The Debt-to-Income Ratio (DTI) is one of the ways to assert ability to pay; that is, a way Lenders have to calculate if they will lend money to someone. The Debt-to-Income ratio (DTI) is all about figuring out if the borrower will be able to pay back the loan instead of constant defaulting because he/she is so stuffed with bills to pay and not enough money (income) to back them up.
First thing you need to do to understand the Debt-to-income calculator is that the debt-to-income is calculated in the monthly sphere.
The debt = all monthly expenses related to loans. So, say you have a car lease where you pay $500 a month, a mortgage of $1,250 and another $250 for the rest of your debts: your monthly debt is $2,000 (500 + 1,250 + 250). Now, the income = your gross income. Let’s say your gross income equals $7000; all you have to do is get the 2,000 and figure out what percentage of 7,000 it represents (the answer is 28% for the people bad at math).
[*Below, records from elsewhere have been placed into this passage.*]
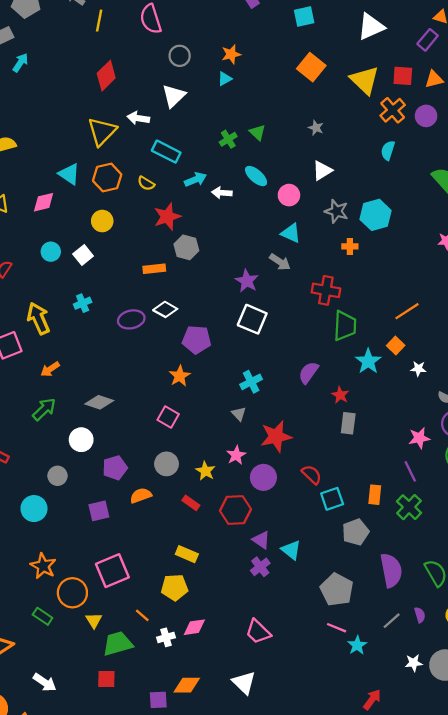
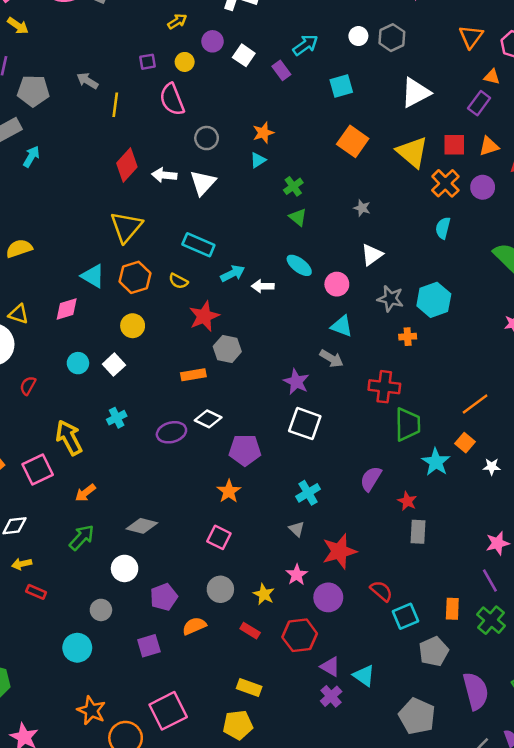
white arrow: (138, 118) -> (164, 175), moved
green cross: (228, 139) -> (293, 186), moved

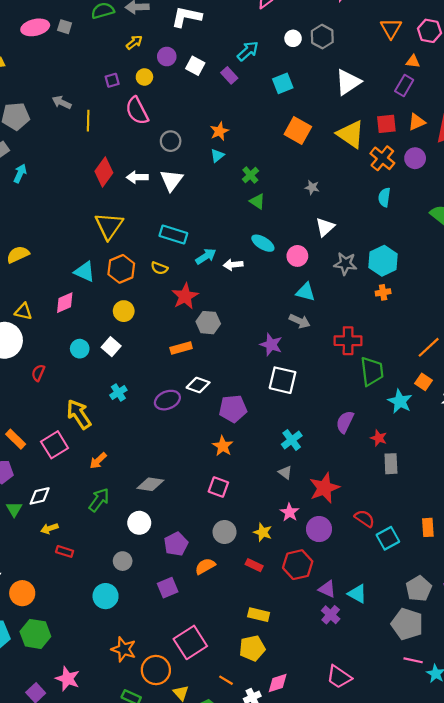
orange cross: (408, 337) -> (383, 292), moved
gray pentagon: (434, 651) -> (419, 589), moved

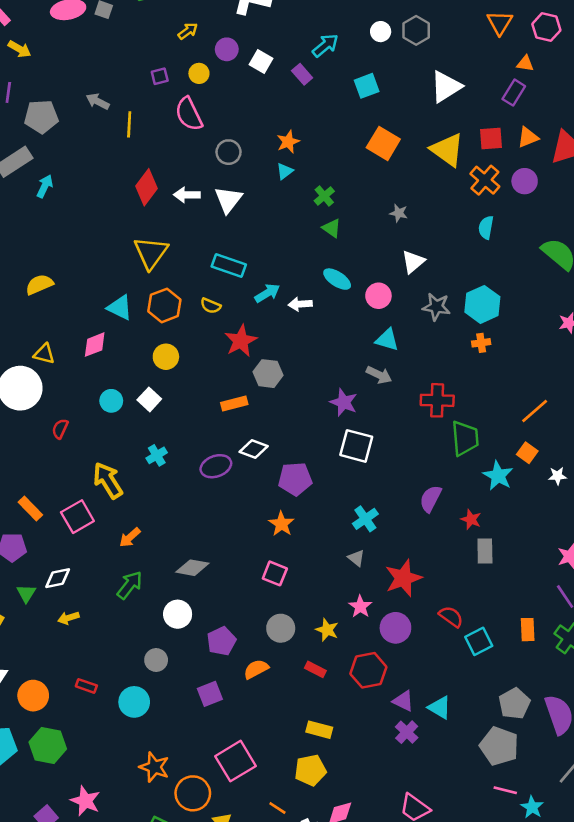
red rectangle: (65, 551) -> (86, 686), moved

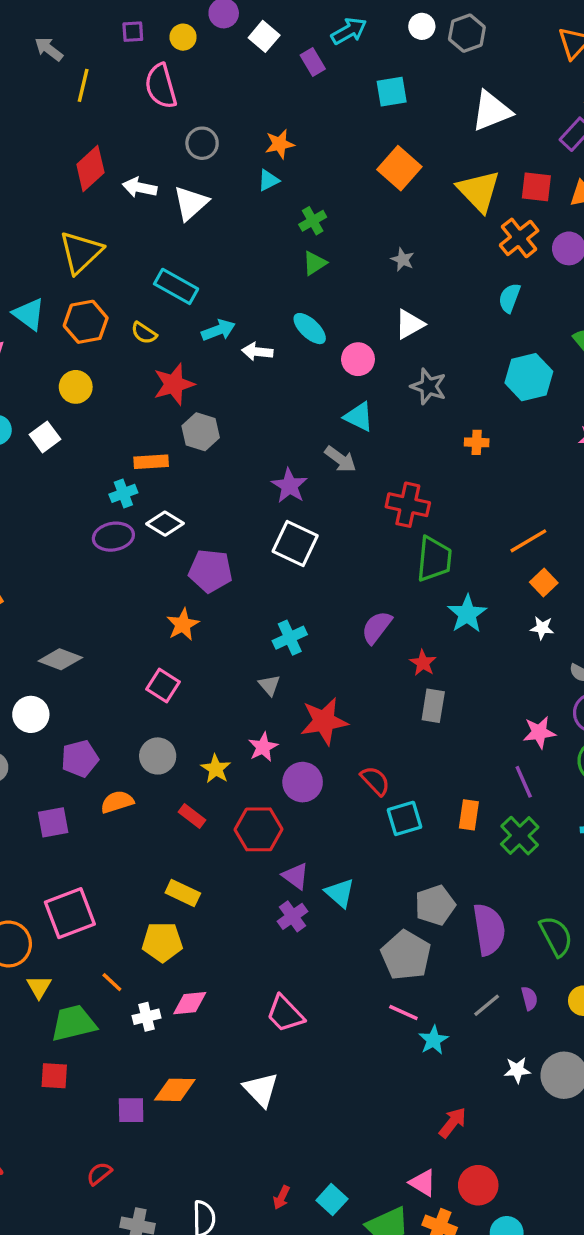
green triangle: (332, 228) -> (315, 263), turned 42
cyan hexagon: (482, 304) -> (529, 377), moved
orange square: (527, 453) -> (544, 582), moved
cyan cross: (157, 455) -> (123, 493), moved

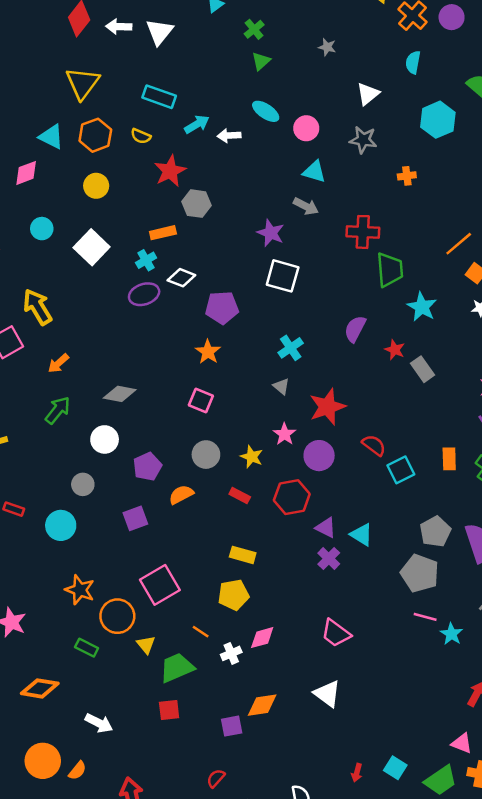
white triangle: (410, 324) -> (368, 94), moved
white square: (45, 437) -> (92, 247), moved, size x1.5
gray rectangle: (433, 706) -> (423, 369), moved, turned -35

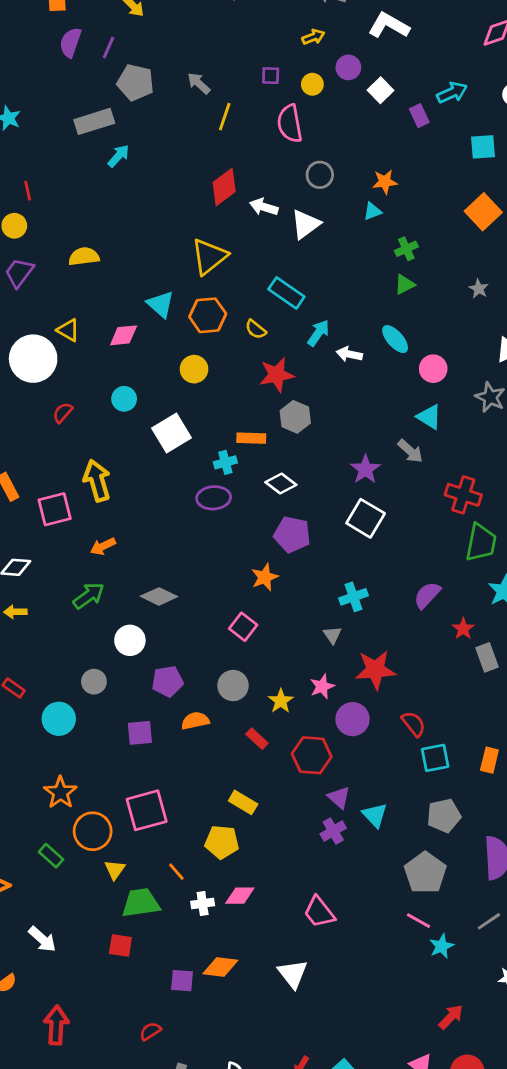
cyan arrow: (197, 124) -> (318, 333), turned -40
white diamond: (181, 278) -> (281, 484), moved
gray pentagon: (435, 532) -> (444, 816), moved

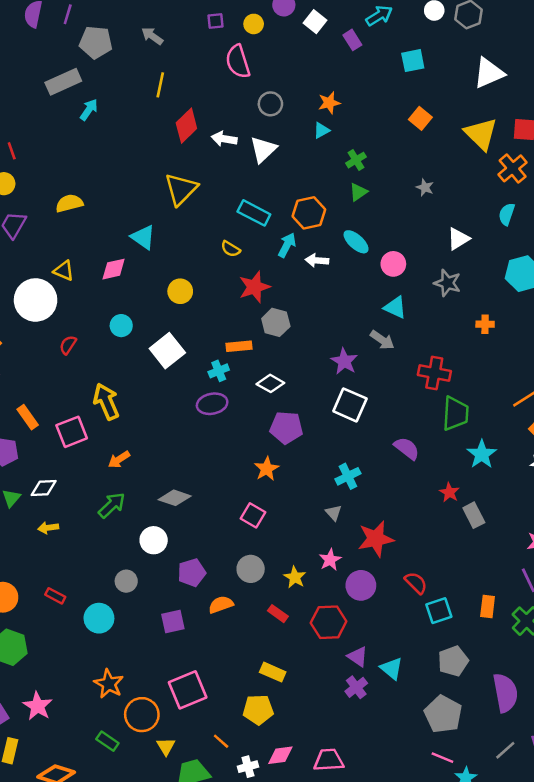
yellow line: (225, 117) -> (160, 85), moved
orange square: (483, 212) -> (420, 118), size x0.7
orange hexagon: (208, 315) -> (309, 213), moved
purple semicircle: (427, 595) -> (407, 448), moved, turned 92
pink trapezoid: (319, 912) -> (329, 760), moved, turned 132

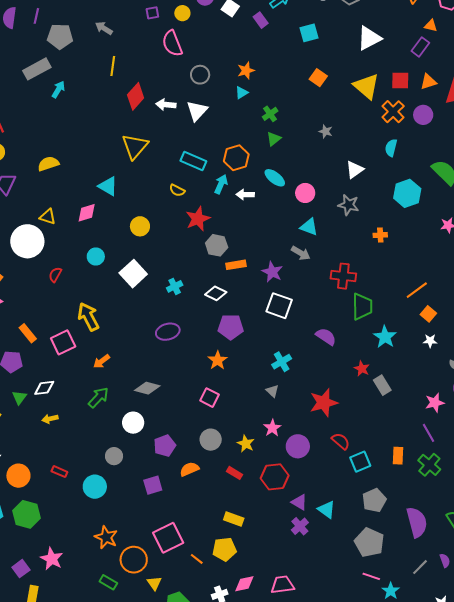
orange rectangle: (239, 346) -> (236, 265), moved
purple ellipse: (212, 404) -> (168, 332), moved
red star: (376, 539) -> (324, 403), moved
orange line: (221, 741) -> (197, 559), moved

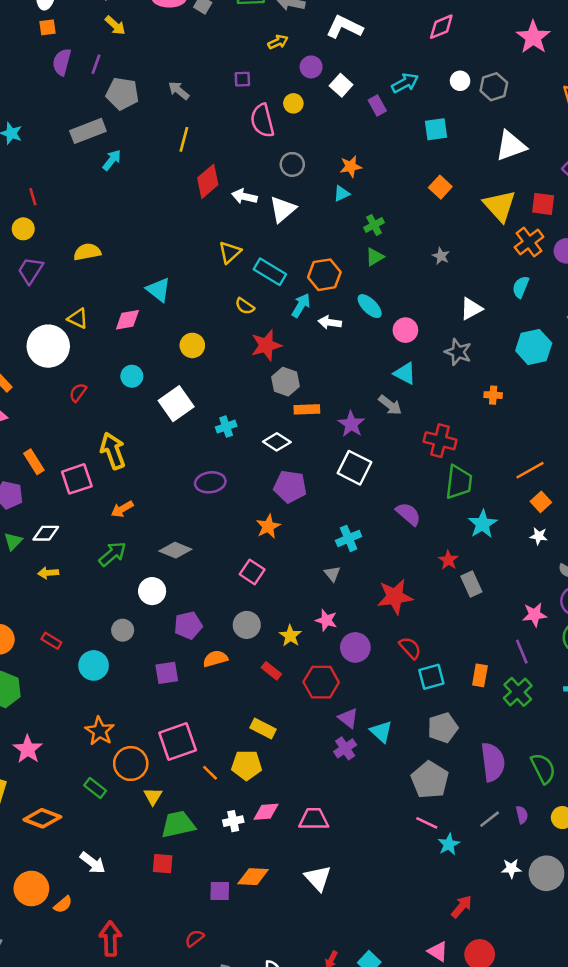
yellow circle: (182, 13) -> (293, 103), moved
yellow triangle: (135, 146) -> (230, 252), moved, size x0.7
pink star: (272, 428) -> (326, 620), turned -30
In our example, for you to understand clearly, we have put only loan-kind of debt, but you should also put anything that is a monthly expense, like alimony/child support, the minimum payment of your credit cards, monthly rent (if you do not own the house), student loans and whatever else is a monthly expense.
If the debt-to-income ratio is assigned to decide if a lender will give money to a borrower, there has to be a bad and a good debt-to-income ratio number, right?
The outcome is the risk your loan provides the Lender, so, usually, the lowest, the better. And the magic number is 43%; you want it to be under that.